Гонтарь сам не знает почему, но во все это поверил. Уже под именем Георгия Ивановича Томака влез он в уголовное дело с кражей часов на заводском складе, по которому получил четыре года. Но вскоре дед Платон выручил его из колонии, и сейчас, снова став Борисом Борисовичем Гонтарем, он, ожидая весточки от деда Платона, томился без дела в благословенной жемчужине Крыма Ялте…

В эти дни в Ялте было душно, нечем было дышать даже здесь, на продуваемой морским ветром веранде ресторана. Гонтарь расстегнул рубаху.

— Последние два года я вкалывал на Дальнем Севере, — врал он, поглаживая ладонью волосатую грудь и не сводя прицельного прищура с Сандалова. — С полярными надбавками заработок был вполне ничего, тем более тратить деньги там некуда. Привез их сюда.

— На Север-то как угораздило? — осторожно и сочувственно спросил Сандалов.

— По вербовке… чисто по вербовке, — поспешно ответил Гонтарь. — Не поверишь, кем я там был! Замдиректора автобазы по эксплуатации, — Гонтарь выпятил нижнюю губищу.
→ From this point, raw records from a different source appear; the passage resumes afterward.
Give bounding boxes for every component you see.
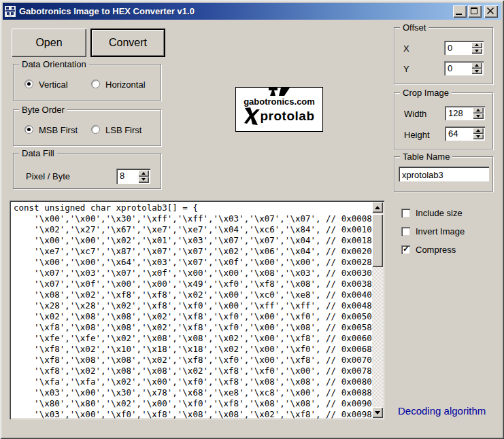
close-icon [487, 7, 494, 14]
logo-top-icon [265, 88, 295, 96]
pixel-per-byte-spinner: 8 [116, 169, 150, 184]
offset-x-value: 0 [448, 43, 452, 53]
crop-width-down-button[interactable] [473, 113, 484, 120]
spinner-up-icon [475, 64, 479, 67]
hex-output-textbox[interactable]: const unsigned char xprotolab3[] = { '\x… [10, 200, 384, 419]
radio-vertical[interactable] [24, 80, 33, 88]
hex-output-code: const unsigned char xprotolab3[] = { '\x… [10, 200, 384, 420]
output-scrollbar[interactable] [372, 202, 383, 418]
pixel-per-byte-updown [138, 170, 149, 183]
data-orientation-group: Data Orientation Vertical Horizontal [13, 64, 161, 101]
data-fill-group: Data Fill Pixel / Byte 8 [13, 153, 161, 189]
compress-row: Compress [401, 245, 500, 256]
spinner-up-icon [141, 172, 146, 175]
close-button[interactable] [484, 5, 498, 18]
decoding-algorithm-link[interactable]: Decoding algorithm [398, 405, 486, 417]
offset-x-up-button[interactable] [471, 42, 482, 48]
crop-width-value: 128 [448, 108, 463, 118]
maximize-icon [471, 7, 477, 14]
spinner-down-icon [476, 135, 480, 138]
offset-y-spinner: 0 [444, 61, 484, 75]
crop-height-up-button[interactable] [473, 128, 484, 134]
app-window: Gabotronics Image to HEX Converter v1.0 … [0, 0, 504, 439]
data-orientation-group-label: Data Orientation [19, 59, 89, 69]
crop-image-group-label: Crop Image [400, 88, 452, 98]
spinner-down-icon [141, 178, 146, 181]
radio-vertical-label: Vertical [39, 80, 68, 90]
open-button-label: Open [35, 37, 62, 49]
crop-height-label: Height [404, 130, 430, 140]
include-size-checkbox[interactable] [401, 209, 410, 217]
window-title: Gabotronics Image to HEX Converter v1.0 [19, 6, 195, 16]
compress-label: Compress [416, 245, 456, 255]
offset-y-updown [471, 63, 482, 74]
offset-x-spinner: 0 [444, 41, 484, 55]
crop-width-up-button[interactable] [473, 107, 484, 113]
table-name-input[interactable] [399, 166, 489, 181]
radio-horizontal[interactable] [91, 80, 100, 88]
minimize-icon [456, 14, 462, 15]
spinner-up-icon [475, 43, 479, 46]
data-fill-group-label: Data Fill [19, 148, 57, 158]
radio-msb-first-label: MSB First [39, 125, 78, 135]
pixel-per-byte-value: 8 [120, 171, 124, 181]
crop-height-spinner: 64 [445, 126, 485, 141]
open-button[interactable]: Open [12, 29, 86, 57]
offset-y-label: Y [403, 64, 409, 74]
spinner-down-icon [476, 115, 480, 118]
spinner-up-icon [476, 129, 480, 132]
preview-site-text: gabotronics.com [236, 96, 322, 107]
scrollbar-down-button[interactable] [372, 407, 383, 418]
pixel-per-byte-up-button[interactable] [138, 170, 149, 177]
byte-order-group: Byte Order MSB First LSB First [13, 109, 161, 146]
spinner-down-icon [475, 70, 479, 73]
crop-width-label: Width [404, 109, 426, 119]
invert-image-row: Invert Image [401, 226, 500, 237]
offset-x-updown [471, 42, 482, 54]
offset-group-label: Offset [400, 22, 429, 33]
convert-button[interactable]: Convert [90, 29, 165, 57]
crop-height-down-button[interactable] [473, 134, 484, 140]
scrollbar-up-button[interactable] [372, 202, 383, 213]
maximize-button[interactable] [468, 5, 482, 18]
minimize-button[interactable] [453, 5, 467, 18]
offset-group: Offset X 0 Y 0 [394, 27, 493, 84]
crop-width-updown [473, 107, 484, 119]
app-icon [5, 6, 16, 17]
offset-y-value: 0 [448, 63, 452, 73]
preview-product-text: protolab [261, 109, 315, 124]
scrollbar-up-icon [375, 206, 380, 209]
radio-lsb-first-label: LSB First [105, 125, 141, 135]
invert-image-label: Invert Image [416, 226, 465, 236]
scrollbar-down-icon [375, 411, 380, 415]
pixel-per-byte-label: Pixel / Byte [26, 171, 70, 181]
include-size-row: Include size [401, 208, 500, 219]
byte-order-group-label: Byte Order [19, 105, 67, 115]
radio-horizontal-label: Horizontal [105, 80, 146, 90]
preview-brand: protolab [236, 107, 322, 125]
brand-x-icon [244, 107, 260, 125]
table-name-group: Table Name [394, 156, 493, 192]
offset-y-up-button[interactable] [471, 63, 482, 69]
crop-image-group: Crop Image Width 128 Height 64 [394, 92, 493, 150]
table-name-group-label: Table Name [400, 152, 452, 162]
crop-height-value: 64 [448, 128, 458, 139]
image-preview: gabotronics.com protolab [235, 87, 323, 132]
invert-image-checkbox[interactable] [401, 227, 410, 236]
crop-height-updown [473, 128, 484, 139]
compress-checkbox[interactable] [401, 245, 410, 254]
spinner-up-icon [476, 109, 480, 111]
scrollbar-thumb[interactable] [372, 214, 383, 267]
crop-width-spinner: 128 [445, 106, 485, 120]
pixel-per-byte-down-button[interactable] [138, 177, 149, 183]
titlebar[interactable]: Gabotronics Image to HEX Converter v1.0 [3, 3, 501, 20]
convert-button-label: Convert [109, 37, 147, 49]
radio-msb-first[interactable] [24, 125, 33, 134]
offset-y-down-button[interactable] [471, 69, 482, 75]
radio-lsb-first[interactable] [91, 125, 100, 134]
offset-x-down-button[interactable] [471, 48, 482, 54]
offset-x-label: X [403, 43, 409, 54]
include-size-label: Include size [416, 208, 463, 218]
spinner-down-icon [475, 50, 479, 52]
— Господи, техника же! — испугался за друга Сандалов.

— Автомобиль не техника, в Америке старухи на нем гоняют, — пренебрежительно махнул рукой Гонтарь. — Спустя два месяца я знал эту технику лучше директора, хотя тот и кончил какой-то техникум… — Гонтарь помолчал, смотря в знойно сверкающее море. — Ну а ты как?

Сандалов пожал плечами:

— В общем, нормально. Тоже надо вот отдохнуть…

— Ясно, — кивнул Гонтарь и ничего больше не выспрашивал, не полагается, мало ли что с человеком было, захочет — сам расскажет. Но Сандалов не хотел, по крайней мере сейчас.